É descrito doutrinariamente como o “princípio fundamental”, “valor supremo da ordem jurídica” e “fundamento de todos os direitos fundamentais”. Todavia, o seu conteúdo carece de exatidão, constituindo uma categoria axiológica aberta, tendo alcance e sentido variantes de acordo com a época e o povo, ou seja, influenciados culturalmente. Para Sarlet seria incorreto conceituá-lo de maneira fixista, pois não se harmonizaria com o pluralismo e a diversidade de valores das democracias contemporâneas (SARLET, 2009, p. 100).
Destarte, é inegável seu caráter normativo e algumas violações a este princípio são facilmente perceptíveis. De modo a não deixá-lo adstrito ao campo da metafísica, passou-se a buscar sentidos e conteúdos que lhe possibilitasse aplicação prática, na evolução filosófica do próprio conceito. Nesse sentido, Immanuel Kant (apud SARLET, 2009, p. 99), cuja concepção de dignidade está baseada em dois pilares, a autonomia do ser humano e a impossibilidade de sua redução a objeto, ou seja, a impossibilidade de adoção de condutas que retirem do ser humano sua condição de sujeito de direitos. Essa concepção kantiana tem até hoje prevalecido na interpretação, pela doutrina pátria e comparada, do princípio da dignidade da pessoa humana, sendo recorrente o fato de os autores que tratam do tema se referirem à possibilidade da pessoa humana de se auto-determinar, sem ingerência estatal ou alheia, e na impossibilidade de tratamento desumano, que seria aquele capaz de reduzir axiologicamente o ser humano à coisa, sendo comum o uso do termo “coisificação”.

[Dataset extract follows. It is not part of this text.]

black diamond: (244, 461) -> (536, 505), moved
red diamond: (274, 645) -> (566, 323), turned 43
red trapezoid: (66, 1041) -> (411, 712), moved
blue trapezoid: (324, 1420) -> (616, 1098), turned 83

Em relação à prostituição, em primeiro plano têm a doutrina e jurisprudência pátria majoritária justificado o não reconhecimento de direitos trabalhistas das profissionais do sexo em face da criminalização dos atos vinculados a esta prática, que se inspiram por sua vez no fato de que com a prostituição ocorreria exatamente a redução da pessoa humana (profissional do sexo) à condição de coisa no ato da venda do seu próprio corpo para fins sexuais. Entretanto, em se tratando do Direito do Trabalho, ao deixar de reconhecer o contrato de emprego vigente entre a profissional do sexo e a casa de prostituição, ou mesmo o contrato de prestação de serviços, cuja competência é atualmente da Justiça do Trabalho, com fundamento no mesmo raciocínio do Direito Penal, acaba-se justamente por negar novamente a dignidade da pessoa humana.

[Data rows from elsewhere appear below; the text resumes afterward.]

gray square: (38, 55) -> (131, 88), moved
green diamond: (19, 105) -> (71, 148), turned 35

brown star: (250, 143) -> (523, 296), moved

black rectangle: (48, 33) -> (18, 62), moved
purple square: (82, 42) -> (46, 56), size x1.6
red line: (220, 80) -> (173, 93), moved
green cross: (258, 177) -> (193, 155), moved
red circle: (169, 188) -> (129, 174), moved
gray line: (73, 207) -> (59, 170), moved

Torna-se necessário fazer uma reflexão sobre o Art. 104, do Código Civil, que em seu inciso III veda o negócio jurídico cujo objeto seja ilícito. Tal reflexão também será aplicável na análise dos demais princípios e direitos fundamentais a seguir expostos. A profissional do sexo ao realizar suas tarefas não está praticando nenhum crime ou contravenção, ao contrário do que acontece, por exemplo, com o empregado do tráfico, que está a todo momento praticando alguma da conduta típica, como a posse de entorpecentes, a comercialização, a produção, etc. Assim, não é a profissional do sexo autora ou co-autora dos referidos tipos penais. É, pelo contrário, considerada o seu sujeito passivo (vítima). Portanto, não há ilicitude em sua conduta.

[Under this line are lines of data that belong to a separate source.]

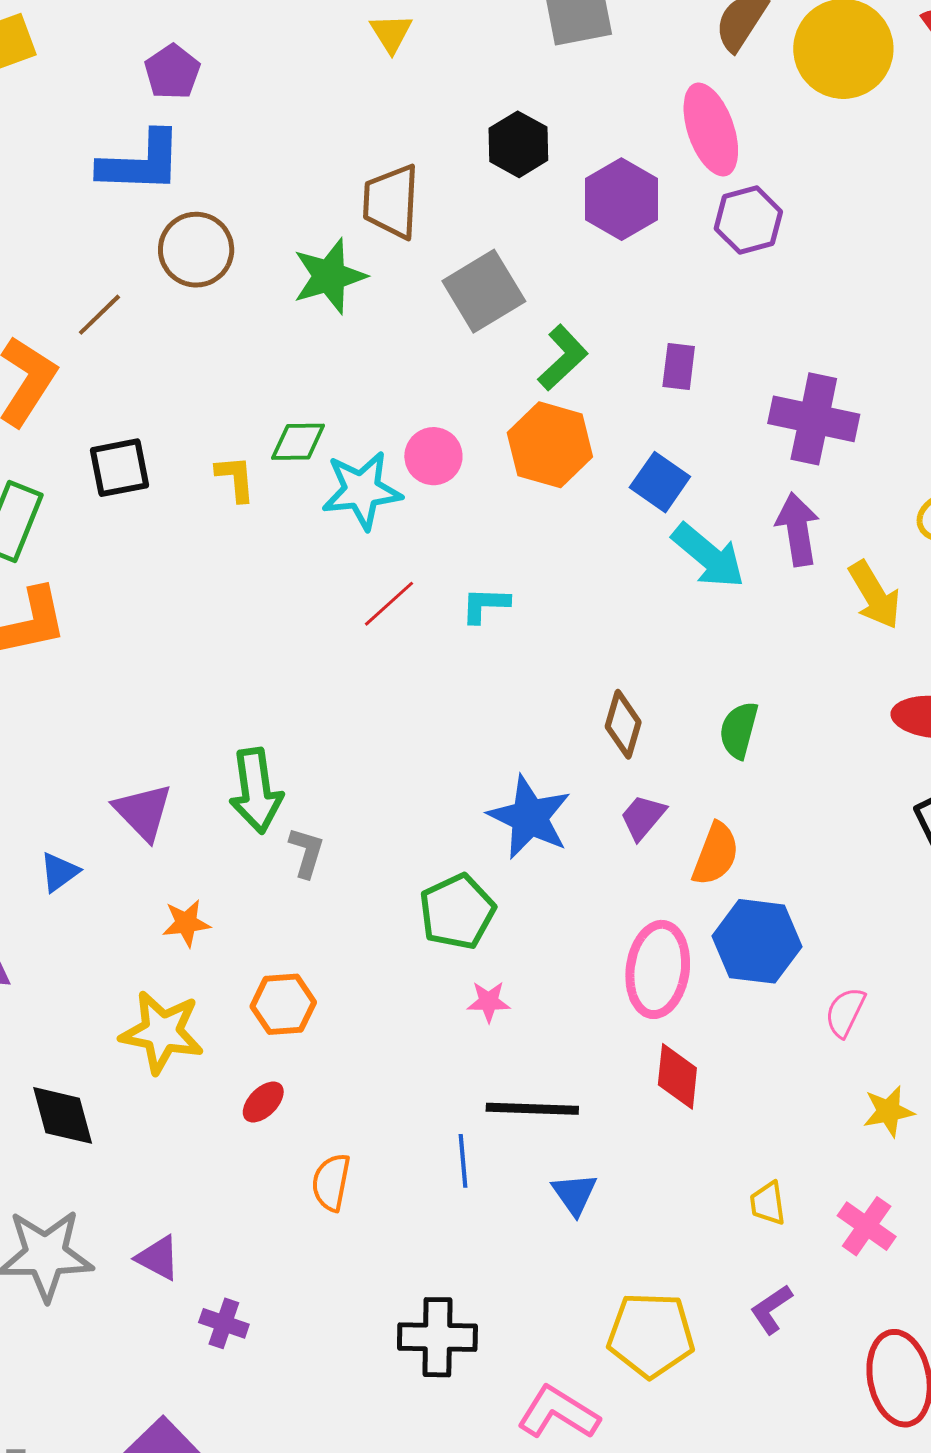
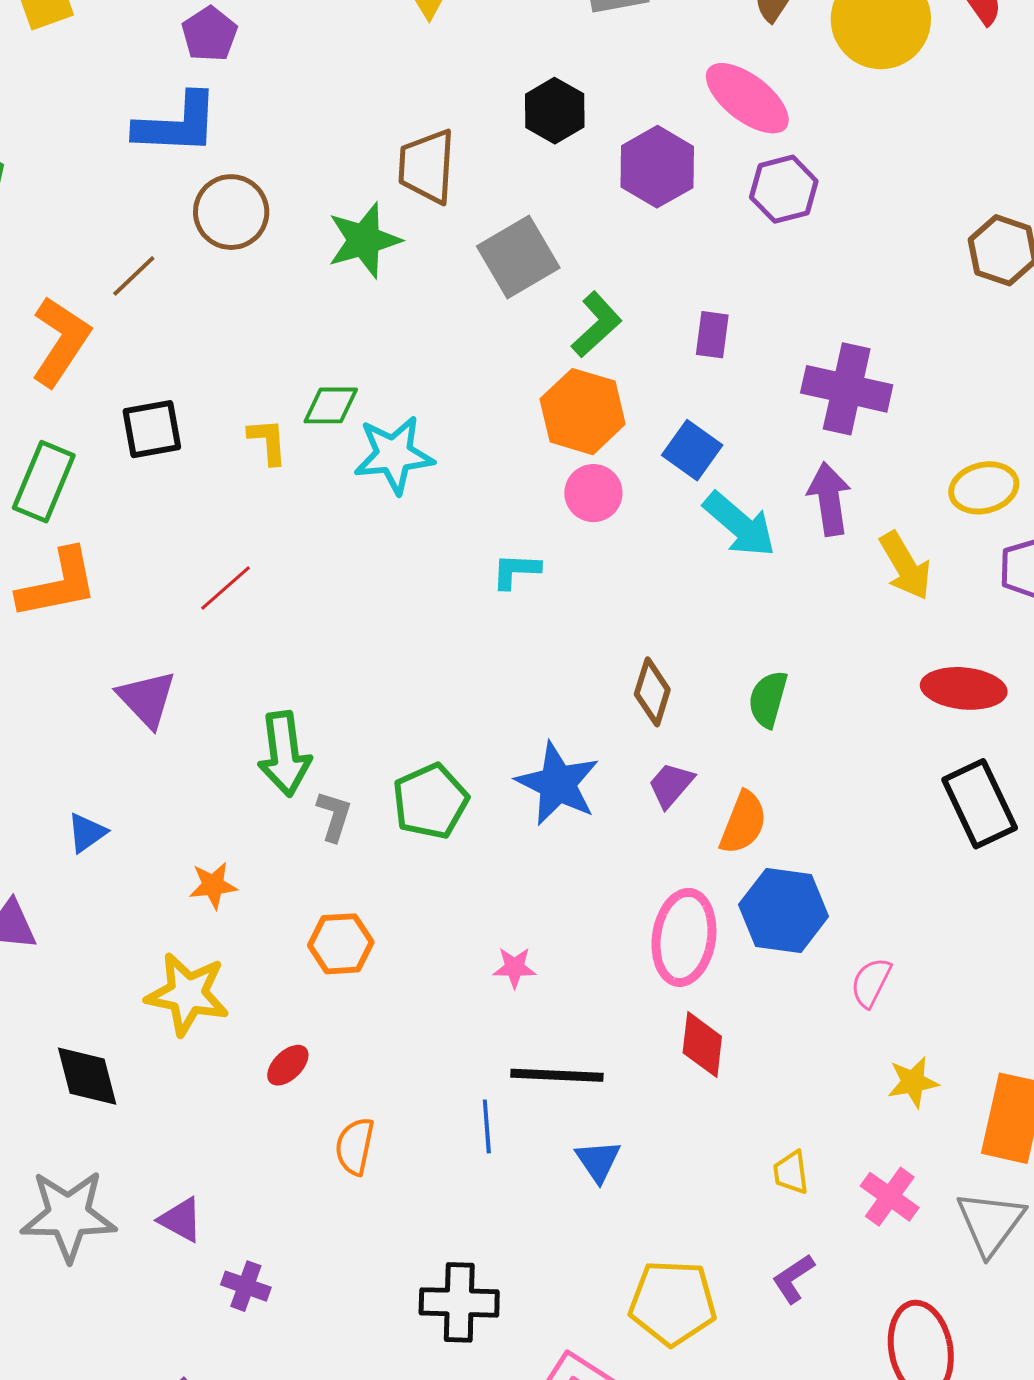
pink ellipse: (711, 130) -> (747, 98), turned -34
pink circle: (433, 456) -> (593, 493), moved
red line: (389, 604) -> (225, 588), moved
purple triangle: (143, 812) -> (147, 699), moved
green pentagon: (457, 912) -> (430, 801), moved
orange hexagon: (283, 1004) -> (341, 944), moved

Por outro lado, para se incluir no referido conceito de “objeto ilícito”, como faz grande parte da doutrina pátria, valores morais e conceitos abstratos e vagos pertencentes ao campo da metafísica como “bons costumes” é necessário o fazer em conformidade com a Constituição Federal, com os princípios constitucionais como o da própria dignidade da pessoa humana e o da não-discriminação, com os direitos fundamentais e principalmente com o princípio constitucional do pluralismo, positivado no Art. 1°, inciso V, da da Constituição Federal, que estabelece um verdadeiro “direito fundamental à diferença em todos os âmbitos e expressões da convivência humana” (MENDES, 2008, p. 156). Nesse sentido, Luciana Caplan lembra que “é curiosa a hipocrisia que prevalece na atribuição de significado às expressões “ordem pública” e, especialmente, “bons costumes” (CAPLAN, 2009, p. 289).
Não há como recriminar qualquer atividade particular que a pessoa humana desenvolve, como as de natureza sexual, que estão no âmbito da intimidade e/ou privacidade do indivíduo que tem a autonomia (portanto, a dignidade) de o fazer da maneira que desejar “com a só condição de que suas escolhas pessoais não causem prejuízo a outrem” (MENDES, 2008, p. 157). E no fato, não há prejuízo a terceiros.
Chega-se a mesma conclusão utilizando a interpretação lógica e sistemática do ordenamento jurídico, pois como o Código Penal elegeu a profissional do sexo à qualidade de vítima de algumas condutas típicas, não há como lhe imputar a prática (autoria) de conduta contrária aos “bons costumes” ou à “moral pública” com o objetivo único de lhe negar ainda outros direitos fundamentais (valores estes de criação doutrinária, pois não estão positivados no ordenamento jurídico, pelo menos literalmente).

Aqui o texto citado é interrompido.